” They met by the headstone. Nathan knew he would have to look down at some point. He delayed the moment by opening his mouth.”
When I heard the author of The Dry and Force of Nature had another novel published, I was chomping at the bit to get a copy. Thanks to the sheer height of my ‘to be read’ pile, I’ve only just got around to it. Let me start by saying how much I missed Aaron Falk as a character and it took a while for me to get into the rhythm of this standalone novel. Was it, I wondered, because the protagonist wasn’t a particularly charming bloke? Was it the fact that the other two books were so good? Personally, I think both statements ring true. Nevertheless, I persisted, and it really was worth it in the end.
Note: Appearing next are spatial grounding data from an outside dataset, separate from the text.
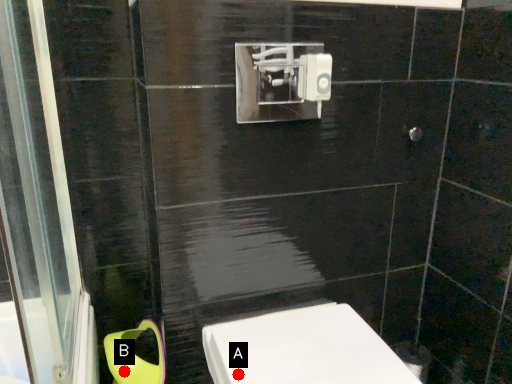 Question: Two points are circled on the image, labeled by A and B beside each circle. Which point is closer to the camera taking this photo?

Choices:
 (A) A is closer
 (B) B is closer

Answer: (A) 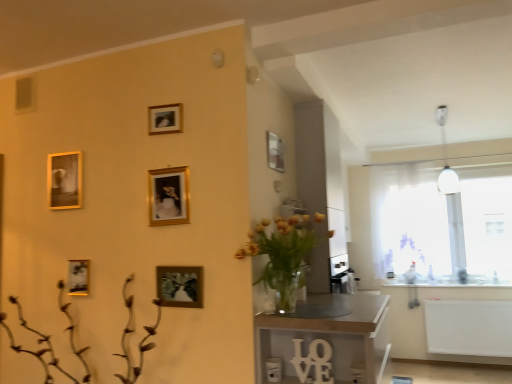 This screenshot has height=384, width=512. In order to click on free space above white matte radiator at lower right (from a real-world perspective) in this screenshot , I will do `click(475, 299)`. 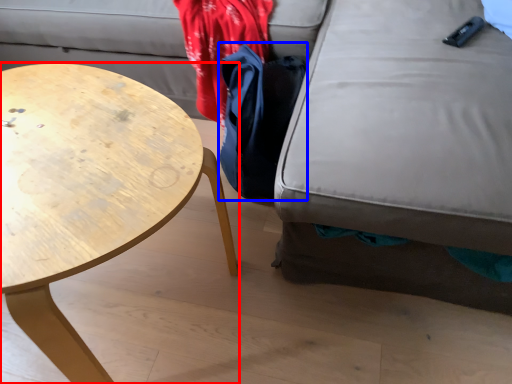 Question: Which object appears closest to the camera in this image, coffee table (highlighted by a red box) or cloak (highlighted by a blue box)?

Choices:
 (A) coffee table
 (B) cloak

Answer: (A) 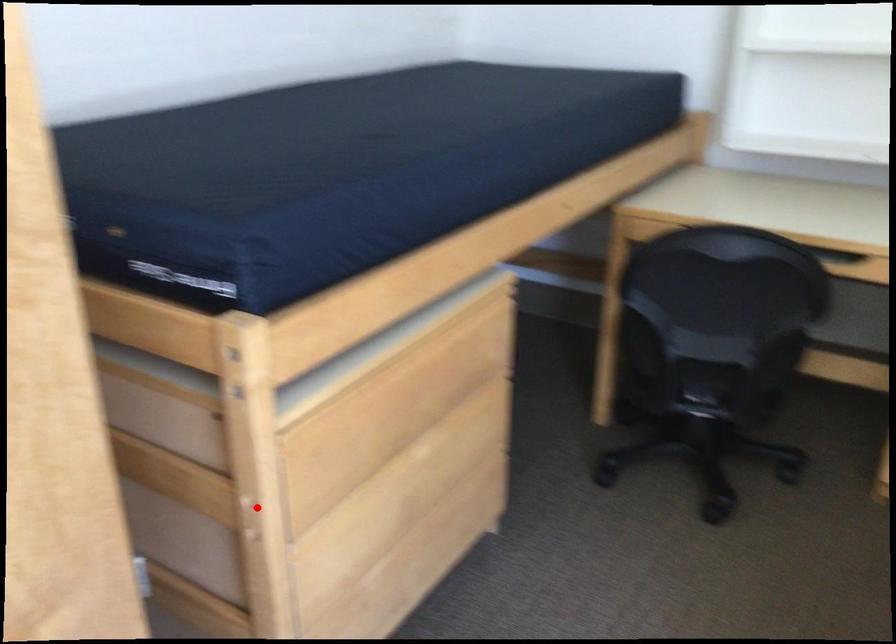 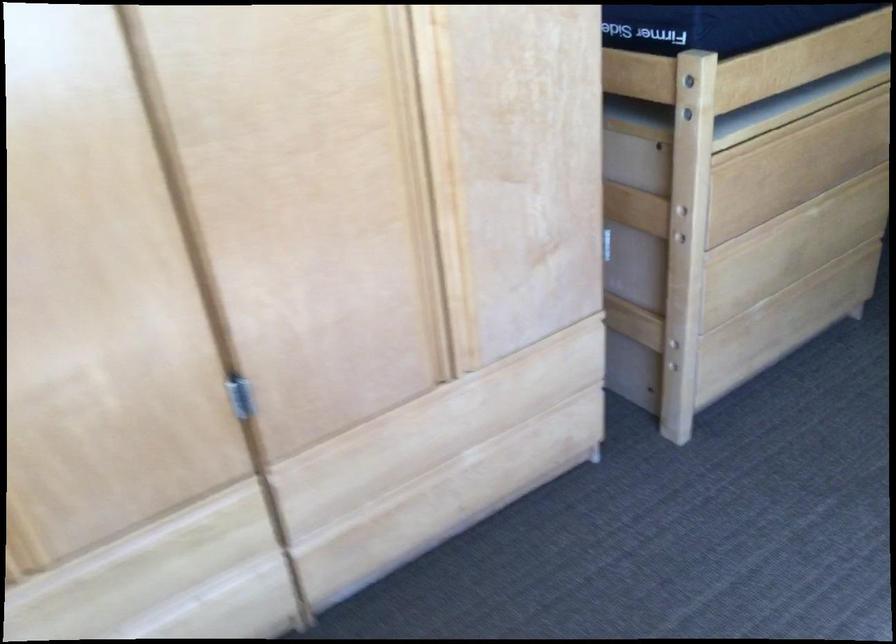 Find the pixel in the second image that matches the highlighted location in the first image.

(682, 210) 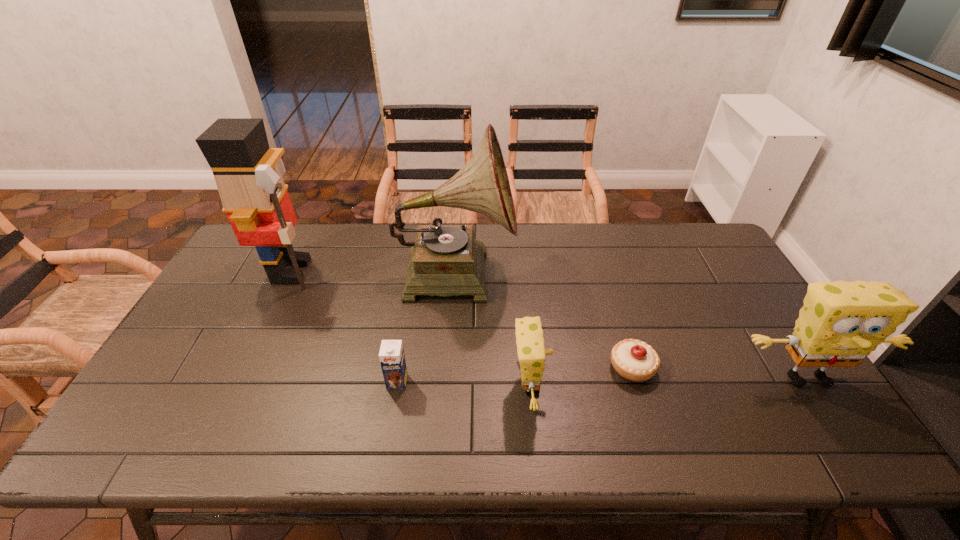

While the novel commences with the death of Cameron in the outback, it takes quite a while before, as a reader, I felt particularly invested in the mystery behind that outcome. The jury was out on the guy telling the tale, however, that distance, once you get to know the character better, is actually quite brilliant. Nathan is remote, distanced, troubled and his narrative painfully reflects that. This is one of those books that, I think, upon re-reading, would elicit even further praise.
The thing about crime novels that draws you in, is rarely the crime. Characters drive the action and as a reader, I felt I was getting to know these characters as the tale progressed. Their hidden secrets, their communication issues, their foibles and their failings trickle out in a slow, but compelling fashion. The development of the relationship between Xander and Nathan was particularly poignant. I also loved the way my perceptions of characters changed wildly as I discovered (through Nathan) what was really going on.
When I closed the last page somewhere around the witching hour, I’d come to the realisation that this was a yet another stellar read from a fantastic author. I’ll be buying whatever she ships next!
5 out of 5 dusty trails and backpackers don’t mix.